The company noted that the segment saw poor sales of pianos in Japan, but this was more than offset by increases in North America – and, again, the favorable currency exchange. Sales of digital pianos increased…and while portable keyboards were slow in emerging countries, overall they also increased.
Audio sales were up…and down…
Sales of audio equipment increased a rather robust 15.9% from ¥68.5 billion last year to ¥79.4 billion this year. Interestingly, the company noted that when excluding the positive impact of the favorable currency exchange, audio equipment sales actually decreased in all markets except North America. Sales in the commercial audio equipment market was said to be “sluggish.”

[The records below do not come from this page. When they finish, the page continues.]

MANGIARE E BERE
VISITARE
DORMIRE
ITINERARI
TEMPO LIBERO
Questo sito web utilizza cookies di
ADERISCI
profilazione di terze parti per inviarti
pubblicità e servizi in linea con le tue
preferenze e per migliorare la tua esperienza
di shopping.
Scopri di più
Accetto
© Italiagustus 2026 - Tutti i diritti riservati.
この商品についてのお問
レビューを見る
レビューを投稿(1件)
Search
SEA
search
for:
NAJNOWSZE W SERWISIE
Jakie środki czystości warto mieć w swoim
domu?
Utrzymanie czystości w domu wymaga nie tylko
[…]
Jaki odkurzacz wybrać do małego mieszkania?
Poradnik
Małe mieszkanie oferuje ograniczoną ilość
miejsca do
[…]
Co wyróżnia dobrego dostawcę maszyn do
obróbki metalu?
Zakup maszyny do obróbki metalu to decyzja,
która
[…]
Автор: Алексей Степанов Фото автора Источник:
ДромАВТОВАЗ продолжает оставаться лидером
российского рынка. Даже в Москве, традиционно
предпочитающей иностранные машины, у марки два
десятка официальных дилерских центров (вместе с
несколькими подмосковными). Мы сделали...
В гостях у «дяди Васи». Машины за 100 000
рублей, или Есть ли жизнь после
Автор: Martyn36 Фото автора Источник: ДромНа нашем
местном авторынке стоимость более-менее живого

But in the network devices sub-segment, a part of their audio equipment business unit, the company noted that sales increases in routers and conference systems offset declines in commercial online karaoke equipment.

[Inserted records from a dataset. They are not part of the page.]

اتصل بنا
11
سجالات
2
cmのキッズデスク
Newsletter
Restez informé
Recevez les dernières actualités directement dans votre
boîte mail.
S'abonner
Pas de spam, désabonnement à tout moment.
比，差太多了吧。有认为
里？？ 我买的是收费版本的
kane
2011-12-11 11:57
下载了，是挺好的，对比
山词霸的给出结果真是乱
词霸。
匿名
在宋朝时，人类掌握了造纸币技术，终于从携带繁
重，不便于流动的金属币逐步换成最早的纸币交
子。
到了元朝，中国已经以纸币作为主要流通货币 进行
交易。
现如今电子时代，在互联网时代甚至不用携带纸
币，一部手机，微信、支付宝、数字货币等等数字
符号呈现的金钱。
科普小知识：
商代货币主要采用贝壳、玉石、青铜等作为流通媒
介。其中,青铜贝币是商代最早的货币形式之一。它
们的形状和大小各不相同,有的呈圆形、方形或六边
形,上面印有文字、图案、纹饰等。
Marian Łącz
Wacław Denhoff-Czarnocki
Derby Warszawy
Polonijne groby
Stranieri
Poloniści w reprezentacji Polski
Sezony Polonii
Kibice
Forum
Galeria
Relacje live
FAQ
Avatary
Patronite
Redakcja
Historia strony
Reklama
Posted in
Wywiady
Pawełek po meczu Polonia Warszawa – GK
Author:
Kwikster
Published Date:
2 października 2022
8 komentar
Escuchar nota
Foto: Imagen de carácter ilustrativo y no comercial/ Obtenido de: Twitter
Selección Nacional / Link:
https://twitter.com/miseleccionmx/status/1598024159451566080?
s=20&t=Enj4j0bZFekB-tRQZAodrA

Semiconductors are sweeeeeeettt…
Yamaha’s electronic devices unit also saw an impressive sales gain of 30.7%, coming in at ¥14.8 billion. And the division saw its results swing from a ¥1.6 billion loss last year…to a ¥1.3 billion operating profit this year.
The company noted that semiconductor sales increased primarily due to higher sales of magnetic sensors (for electronic compasses)…and audio codecs which are used in smartphones. Yamaha also said that the rather dramatic results for this division were due to their efforts at “slashing fixed costs along with increased sales.”
The problem with the ‘other’…
The only sober note in Yamaha’s financial report came from their “other” business segment. This segment contains a rather eclectic collection of businesses the company has entered over the years that don’t fit into any of its other categories such as automobile interior wood products, golf products, resorts, etc.
This “other” business segment saw modest declines in both sales and profits…although it was still profitable on an operating basis. Sales for the unit were down 1.6% to ¥17.8 billion, and profits declined 51.3% to ¥0.3 billion.
The company noted that sales of automobile interior wood products declined primarily due to a tough comparison period, as last year there had been more car model changes driving demand. Factory automation products saw demand drop in both Japan and China.
Company projected to double dividends…
Golf products experienced sales declines in Japan, but grew in South Korea and other overseas markets resulting in an overall sales increase. But in their resort business, the company said results were basically a push, the same this year as the previous year.
Taken collectively, the company had a signficantly positive report and they went on to announce that they were revising their forecast of a dividend for investors from the previous ¥7.5 per share to a more impressive ¥15 per share. This move is sure to please investors who stuck with the company through some rough years recently.